Fecha: 16 de Junio de 2016

Tribunal: AP - Cantabria

Ponente: ARSUAGA CORTAZAR, JOSE

Nº de sentencia: 363/2016

Núm. Cendoj: 39075370022016100212

Núm. Ecli: ES:APS:2016:917

Núm. Roj: SAP S 917/2016


Encabezamiento


AUDIENCIA PROVINCIAL SECCION 2
Avda Pedro San Martin S/N Santander
Teléfono: 942357123
Fax.: 942357142
Modelo: AP004
Procedimiento Ordinario 0000169/2014 - 00
Proc.: RECURSO DE APELACIÓN
Nº: 0000536/2015
NIG: 3903541120140000400
Resolución: Sentencia 000363/2016
Juzgado de Primera Instancia e Instrucción Nº 2 de Laredo
Apelante: Josefina
Procurador: CARMEN ALDAZ ANTIA
Apelado: Gonzalo
Procurador: MARÍA ANGELES SALAS CABRERA
S E N T E N C I A nº 000363/2016
Ilmo. Sr. Presidente.
D. José Arsuaga Cortázar.
Ilmos. Srs. Magistrados.
D. Miguel Carlos Fernández Diez.
D. Javier de la Hoz de la Escalera.
En la Ciudad de Santander, a dieciséis de junio de dos mil dieciséis.
Esta Sección Segunda de la Ilma. Audiencia Provincial de Cantabria ha visto en grado de apelación
los presentes Autos de juicio Ordinario, núm. 169 de 2014, Rollo de Sala núm. 536 de 2015, procedentes del
Juzgado de Primera Instancia núm. Dos de Laredo, seguidos a instancia de Dª. Josefina contra D. Gonzalo .
En esta segunda instancia ha sido parte apelante Dª. Josefina , representada por la Procuradora Sra.
Aldaz Antia y defendida por el Letrado Sr. Ortiz Riega; y apelada D. Gonzalo , representada por la Procuradora
Sra. Salas Cabrera y defendida por el Letrado Sr. Escribano Gutiérrez.
Es ponente de esta resolución el magistrado Ilmo. Sr. D. José Arsuaga Cortázar.

Antecedentes


PRIMERO: Por el Ilmo. Sr. Magistrado-Juez del Juzgado de Primera Instancia núm. Dos de Laredo, y en los autos ya referenciados, se dictó en fecha 15 de julio de 2015 Sentencia cuya parte dispositiva es del tenor literal siguiente: ' FALLO: Desestimo la demanda presentada por la procuradora Dª. Carmen Aldaz Antía, en nombre y representación de Dª. Josefina , contra D. Gonzalo , absolviendo a éste de las pretensiones formuladas contra el, con imposición de costas a la parte actora' .
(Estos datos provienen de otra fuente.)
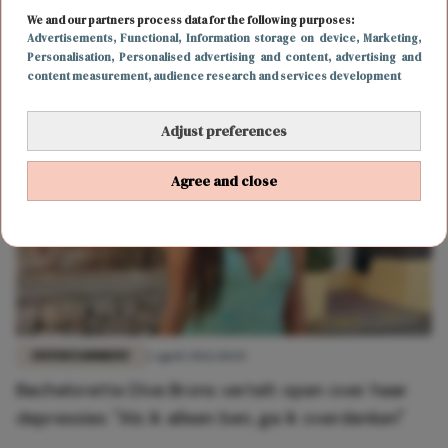
ENTERTAINMENT
2 april 2026 11:07
We and our partners process data for the following purposes:
Oeh la la: Bachelorette Kashin heeft al gevoelens
Advertisements
, Functional
, Information storage on device
, Marketing
,
Personalisation
, Personalised advertising and content, advertising and
voor déze kandidaat
content measurement, audience research and services development
Adjust preferences
Agree and close
ENTERTAINMENT
2 april 2026 10:03
Bachelorette Diva Brons vertelt open over haar
depressies: "Als ik alleen ben, ga ik overdenken"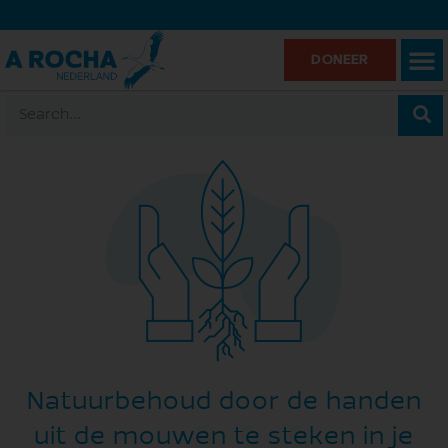
DONEER
Natuurbehoud door de handen
uit de mouwen te steken in je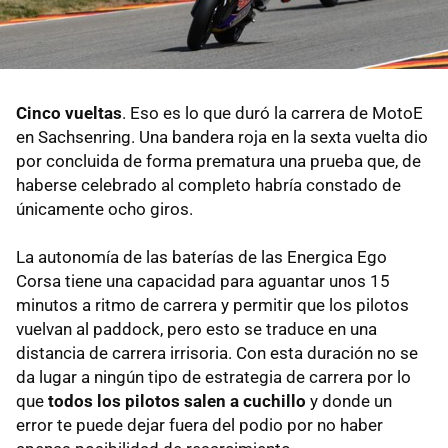
Cinco vueltas
. Eso es lo que duró la carrera de MotoE
en Sachsenring. Una bandera roja en la sexta vuelta dio
por concluida de forma prematura una prueba que, de
haberse celebrado al completo habría constado de
únicamente ocho giros.
La autonomía de las baterías de las Energica Ego
Corsa tiene una capacidad para aguantar unos 15
minutos a ritmo de carrera y permitir que los pilotos
vuelvan al paddock, pero esto se traduce en una
distancia de carrera irrisoria. Con esta duración no se
da lugar a ningún tipo de estrategia de carrera por lo
que
todos los pilotos salen a cuchillo
y donde un
error te puede dejar fuera del podio por no haber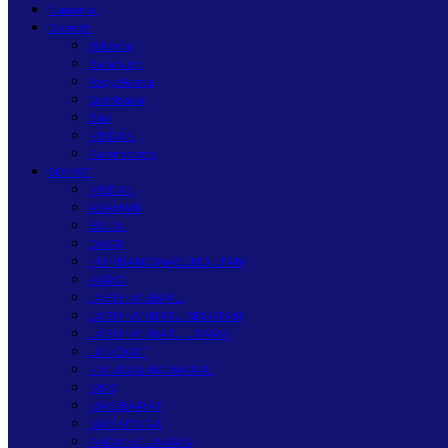
Nasional
Daerah
Jakarta
Bandung
Yogyakarta
Surabaya
Bali
MEDAN
Palembang
SUMUT
MEDAN
ASAHAN
BINJAI
DAIRI
HUMBANG HASUNDUTAN
KARO
LABUHANBATU
LABUHANBATU SELATAN
LABUHANBATU UTARA
LANGKAT
MANDAILING NATAL
NIAS
NIAS BARAT
NIAS UTARA
PADANG LAWAS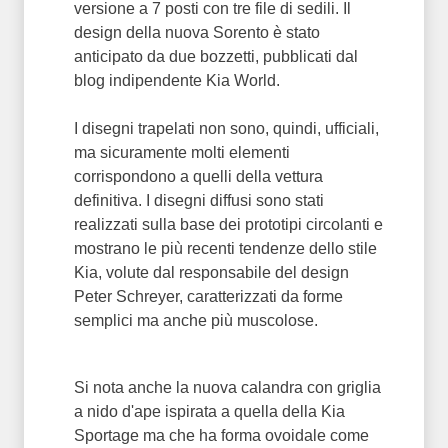
versione a 7 posti con tre file di sedili. Il
design della nuova Sorento è stato
anticipato da due bozzetti, pubblicati dal
blog indipendente Kia World.
I disegni trapelati non sono, quindi, ufficiali,
ma sicuramente molti elementi
corrispondono a quelli della vettura
definitiva. I disegni diffusi sono stati
realizzati sulla base dei prototipi circolanti e
mostrano le più recenti tendenze dello stile
Kia, volute dal responsabile del design
Peter Schreyer, caratterizzati da forme
semplici ma anche più muscolose.
Si nota anche la nuova calandra con griglia
a nido d'ape ispirata a quella della Kia
Sportage ma che ha forma ovoidale come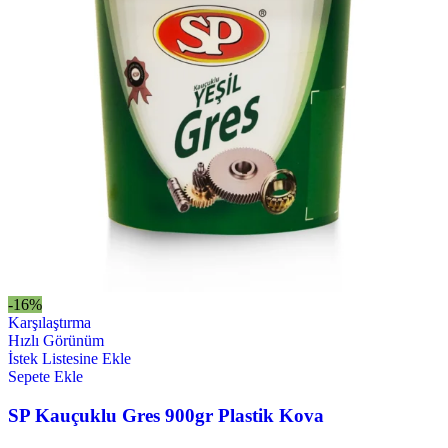
-16%
Karşılaştırma
Hızlı Görünüm
İstek Listesine Ekle
Sepete Ekle
SP Kauçuklu Gres 900gr Plastik Kova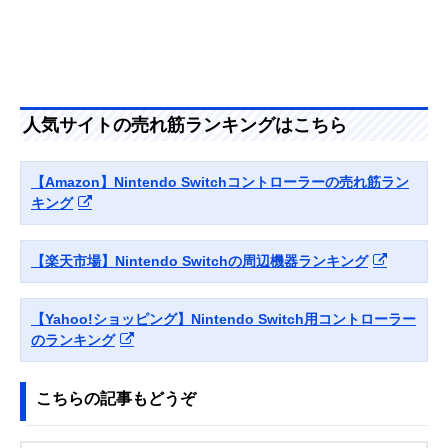
ントローラー
ALG-NSCMCK
ゲームテック ワイ
PS系コントローラ
無線、有線
Amazonで見る
ヤレスシンメトリ
ーに使い慣れた方
ーパッドProSW
におすすめ
SWF2323
人気サイトの売れ筋ランキングはこちら
ホリ ホリパッド
FPSゲームに適し
有線
Amazonで見る
FPS for Nintendo
たモーションエイ
【Amazon】Nintendo Switchコントローラーの売れ筋ラン
Switch/PC NSW-
ム機能を搭載
326
キング
【楽天市場】Nintendo Switchの周辺機器ランキング
【Yahoo!ショッピング】Nintendo Switch用コントローラー
のランキング
こちらの記事もどうぞ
SEGUNDO: Contra dicha Sentencia la representación de la parte demandada interpuso recurso de apelación, que se tuvo por interpuesto en tiempo y forma, y dado traslado del mismo a la contraparte, que se opuso al recurso, se elevaron las actuaciones a esta Ilma. Audiencia Provincial, en que se ha deliberado y fallado el recurso en el día señalado.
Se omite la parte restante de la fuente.